● **WHAT IS EXPECTED**: The required result is each line of the entries below containing the string "ناخن".

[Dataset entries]
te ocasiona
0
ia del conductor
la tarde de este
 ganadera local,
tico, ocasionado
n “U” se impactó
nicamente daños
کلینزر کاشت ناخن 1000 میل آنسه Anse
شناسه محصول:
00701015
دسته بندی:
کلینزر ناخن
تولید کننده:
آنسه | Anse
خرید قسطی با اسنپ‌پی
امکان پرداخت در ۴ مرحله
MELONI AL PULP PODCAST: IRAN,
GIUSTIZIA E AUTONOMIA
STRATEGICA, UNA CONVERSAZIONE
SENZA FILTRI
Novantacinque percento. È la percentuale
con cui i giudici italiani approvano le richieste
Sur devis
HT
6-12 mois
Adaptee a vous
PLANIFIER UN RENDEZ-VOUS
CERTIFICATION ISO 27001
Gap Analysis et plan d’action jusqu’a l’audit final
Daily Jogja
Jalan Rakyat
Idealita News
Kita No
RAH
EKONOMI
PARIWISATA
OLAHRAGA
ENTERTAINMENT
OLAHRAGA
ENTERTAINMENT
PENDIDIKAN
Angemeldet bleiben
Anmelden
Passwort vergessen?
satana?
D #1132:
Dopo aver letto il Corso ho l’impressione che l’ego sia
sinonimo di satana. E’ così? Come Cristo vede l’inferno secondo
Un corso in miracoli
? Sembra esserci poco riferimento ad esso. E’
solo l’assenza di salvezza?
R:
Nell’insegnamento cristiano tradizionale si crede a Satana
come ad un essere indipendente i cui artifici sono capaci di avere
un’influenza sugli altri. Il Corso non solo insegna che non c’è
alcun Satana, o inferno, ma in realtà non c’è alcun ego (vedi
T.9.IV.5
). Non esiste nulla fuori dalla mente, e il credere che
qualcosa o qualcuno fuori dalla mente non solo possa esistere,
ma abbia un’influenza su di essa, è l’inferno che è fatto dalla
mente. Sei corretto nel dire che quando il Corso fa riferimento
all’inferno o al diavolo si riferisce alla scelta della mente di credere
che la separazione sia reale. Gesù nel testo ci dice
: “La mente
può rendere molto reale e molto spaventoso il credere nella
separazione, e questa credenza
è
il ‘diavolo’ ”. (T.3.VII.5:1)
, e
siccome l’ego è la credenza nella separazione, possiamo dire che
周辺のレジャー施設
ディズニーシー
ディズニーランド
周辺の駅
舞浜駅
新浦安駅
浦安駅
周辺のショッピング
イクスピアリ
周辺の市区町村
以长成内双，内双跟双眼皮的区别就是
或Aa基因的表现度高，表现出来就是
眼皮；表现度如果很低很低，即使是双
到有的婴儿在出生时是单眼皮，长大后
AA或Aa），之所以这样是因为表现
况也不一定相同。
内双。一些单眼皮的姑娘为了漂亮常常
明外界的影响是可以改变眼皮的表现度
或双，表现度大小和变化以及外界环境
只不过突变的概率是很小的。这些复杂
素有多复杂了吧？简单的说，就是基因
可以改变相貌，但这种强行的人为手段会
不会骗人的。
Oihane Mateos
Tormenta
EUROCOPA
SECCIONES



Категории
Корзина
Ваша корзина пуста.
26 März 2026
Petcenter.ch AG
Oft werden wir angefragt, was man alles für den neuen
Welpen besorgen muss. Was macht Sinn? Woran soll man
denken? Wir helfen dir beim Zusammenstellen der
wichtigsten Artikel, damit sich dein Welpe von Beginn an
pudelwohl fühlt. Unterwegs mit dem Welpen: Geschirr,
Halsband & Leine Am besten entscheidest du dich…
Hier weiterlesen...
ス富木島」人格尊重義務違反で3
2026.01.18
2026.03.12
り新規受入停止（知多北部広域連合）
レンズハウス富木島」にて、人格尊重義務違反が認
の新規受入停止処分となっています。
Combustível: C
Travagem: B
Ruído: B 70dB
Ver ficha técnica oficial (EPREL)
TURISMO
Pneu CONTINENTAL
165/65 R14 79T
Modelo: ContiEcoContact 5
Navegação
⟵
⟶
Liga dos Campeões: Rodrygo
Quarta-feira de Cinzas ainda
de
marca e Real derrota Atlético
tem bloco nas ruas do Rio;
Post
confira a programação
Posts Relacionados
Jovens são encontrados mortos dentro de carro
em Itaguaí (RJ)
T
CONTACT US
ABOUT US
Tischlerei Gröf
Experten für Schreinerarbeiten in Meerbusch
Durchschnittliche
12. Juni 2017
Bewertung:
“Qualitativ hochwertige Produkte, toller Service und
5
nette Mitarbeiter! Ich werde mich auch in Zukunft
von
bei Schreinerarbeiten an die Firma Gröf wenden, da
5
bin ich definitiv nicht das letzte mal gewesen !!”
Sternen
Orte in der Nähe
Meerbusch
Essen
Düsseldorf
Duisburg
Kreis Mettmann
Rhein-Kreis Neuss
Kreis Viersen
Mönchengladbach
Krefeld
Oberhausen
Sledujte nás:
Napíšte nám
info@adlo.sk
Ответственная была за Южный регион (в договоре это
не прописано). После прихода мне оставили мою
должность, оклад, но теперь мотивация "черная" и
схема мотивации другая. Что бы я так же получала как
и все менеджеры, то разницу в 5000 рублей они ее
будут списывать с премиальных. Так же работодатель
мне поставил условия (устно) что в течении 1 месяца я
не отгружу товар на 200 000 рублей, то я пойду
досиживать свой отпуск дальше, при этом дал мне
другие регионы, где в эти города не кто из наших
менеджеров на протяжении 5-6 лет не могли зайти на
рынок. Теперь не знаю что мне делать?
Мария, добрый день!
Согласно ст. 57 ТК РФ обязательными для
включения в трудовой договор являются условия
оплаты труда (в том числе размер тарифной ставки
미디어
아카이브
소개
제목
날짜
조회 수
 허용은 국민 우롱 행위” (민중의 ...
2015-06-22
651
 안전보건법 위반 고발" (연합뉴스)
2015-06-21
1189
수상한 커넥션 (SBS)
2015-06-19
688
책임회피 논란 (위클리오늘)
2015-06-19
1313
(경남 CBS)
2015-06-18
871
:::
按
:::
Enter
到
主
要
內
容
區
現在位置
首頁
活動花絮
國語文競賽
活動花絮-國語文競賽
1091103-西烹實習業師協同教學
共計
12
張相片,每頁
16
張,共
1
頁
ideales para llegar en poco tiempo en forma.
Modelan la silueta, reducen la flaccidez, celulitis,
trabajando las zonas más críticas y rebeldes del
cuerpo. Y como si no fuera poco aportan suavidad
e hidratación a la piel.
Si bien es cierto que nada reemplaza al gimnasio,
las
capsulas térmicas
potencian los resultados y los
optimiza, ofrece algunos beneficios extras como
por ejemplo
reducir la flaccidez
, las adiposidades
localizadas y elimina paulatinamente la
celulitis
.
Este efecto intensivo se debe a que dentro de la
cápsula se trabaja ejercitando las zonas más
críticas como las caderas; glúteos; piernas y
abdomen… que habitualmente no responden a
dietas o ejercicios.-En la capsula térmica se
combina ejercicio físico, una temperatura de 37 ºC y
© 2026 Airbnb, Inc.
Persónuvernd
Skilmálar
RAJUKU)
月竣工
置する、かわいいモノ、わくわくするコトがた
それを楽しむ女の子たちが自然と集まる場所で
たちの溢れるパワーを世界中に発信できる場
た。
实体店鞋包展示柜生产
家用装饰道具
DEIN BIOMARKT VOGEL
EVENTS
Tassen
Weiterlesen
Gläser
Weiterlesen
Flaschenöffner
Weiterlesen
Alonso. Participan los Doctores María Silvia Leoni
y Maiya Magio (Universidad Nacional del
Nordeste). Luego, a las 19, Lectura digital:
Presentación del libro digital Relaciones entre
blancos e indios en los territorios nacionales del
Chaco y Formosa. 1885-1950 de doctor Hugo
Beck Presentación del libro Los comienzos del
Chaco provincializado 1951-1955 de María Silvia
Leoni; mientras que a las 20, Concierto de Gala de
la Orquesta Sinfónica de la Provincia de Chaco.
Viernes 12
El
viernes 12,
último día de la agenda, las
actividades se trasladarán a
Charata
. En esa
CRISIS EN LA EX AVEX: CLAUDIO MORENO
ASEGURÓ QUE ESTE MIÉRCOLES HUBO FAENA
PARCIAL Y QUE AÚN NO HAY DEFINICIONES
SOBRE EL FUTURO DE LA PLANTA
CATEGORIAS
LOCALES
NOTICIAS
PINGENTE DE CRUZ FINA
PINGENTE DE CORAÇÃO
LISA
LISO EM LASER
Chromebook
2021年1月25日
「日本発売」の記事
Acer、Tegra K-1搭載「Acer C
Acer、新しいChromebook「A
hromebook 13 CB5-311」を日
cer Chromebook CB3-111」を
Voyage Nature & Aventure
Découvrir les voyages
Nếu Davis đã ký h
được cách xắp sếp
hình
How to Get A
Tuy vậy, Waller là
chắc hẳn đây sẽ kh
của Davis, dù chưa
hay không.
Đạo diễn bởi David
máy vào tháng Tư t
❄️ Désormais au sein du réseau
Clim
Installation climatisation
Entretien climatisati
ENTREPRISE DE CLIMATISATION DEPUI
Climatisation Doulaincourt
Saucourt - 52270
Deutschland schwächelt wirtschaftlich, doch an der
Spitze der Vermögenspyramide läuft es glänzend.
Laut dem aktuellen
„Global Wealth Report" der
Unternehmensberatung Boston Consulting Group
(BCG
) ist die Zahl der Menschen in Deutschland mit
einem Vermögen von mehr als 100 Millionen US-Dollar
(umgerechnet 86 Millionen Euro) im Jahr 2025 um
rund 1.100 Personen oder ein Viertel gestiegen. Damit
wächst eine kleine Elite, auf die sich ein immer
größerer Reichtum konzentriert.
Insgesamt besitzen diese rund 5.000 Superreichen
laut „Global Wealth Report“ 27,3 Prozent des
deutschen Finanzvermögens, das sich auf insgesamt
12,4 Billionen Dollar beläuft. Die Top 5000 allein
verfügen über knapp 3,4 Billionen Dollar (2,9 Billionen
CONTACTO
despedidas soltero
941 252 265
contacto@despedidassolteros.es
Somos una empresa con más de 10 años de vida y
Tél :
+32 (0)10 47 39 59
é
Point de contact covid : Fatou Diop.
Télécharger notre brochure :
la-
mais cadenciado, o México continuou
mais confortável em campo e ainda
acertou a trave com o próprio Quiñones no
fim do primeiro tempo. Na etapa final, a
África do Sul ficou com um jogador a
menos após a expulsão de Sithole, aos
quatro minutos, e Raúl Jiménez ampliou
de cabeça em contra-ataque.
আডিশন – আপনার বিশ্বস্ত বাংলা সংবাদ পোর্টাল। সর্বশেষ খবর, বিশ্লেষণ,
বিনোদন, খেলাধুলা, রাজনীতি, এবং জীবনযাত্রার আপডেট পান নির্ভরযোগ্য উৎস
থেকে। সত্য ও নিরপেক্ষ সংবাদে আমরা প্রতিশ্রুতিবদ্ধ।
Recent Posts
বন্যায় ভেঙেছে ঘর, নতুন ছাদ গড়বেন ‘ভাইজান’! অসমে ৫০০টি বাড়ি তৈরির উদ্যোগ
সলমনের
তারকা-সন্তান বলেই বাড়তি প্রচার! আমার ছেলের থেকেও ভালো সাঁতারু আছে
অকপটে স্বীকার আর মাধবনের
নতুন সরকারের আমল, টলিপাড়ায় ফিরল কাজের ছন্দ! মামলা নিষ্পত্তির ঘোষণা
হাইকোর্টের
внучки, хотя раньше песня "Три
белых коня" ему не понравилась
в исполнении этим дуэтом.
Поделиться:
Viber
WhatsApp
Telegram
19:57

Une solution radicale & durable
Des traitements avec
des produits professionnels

● **OUTPUT**:
کلینزر کاشت ناخن 1000 میل آنسه Anse
کلینزر ناخن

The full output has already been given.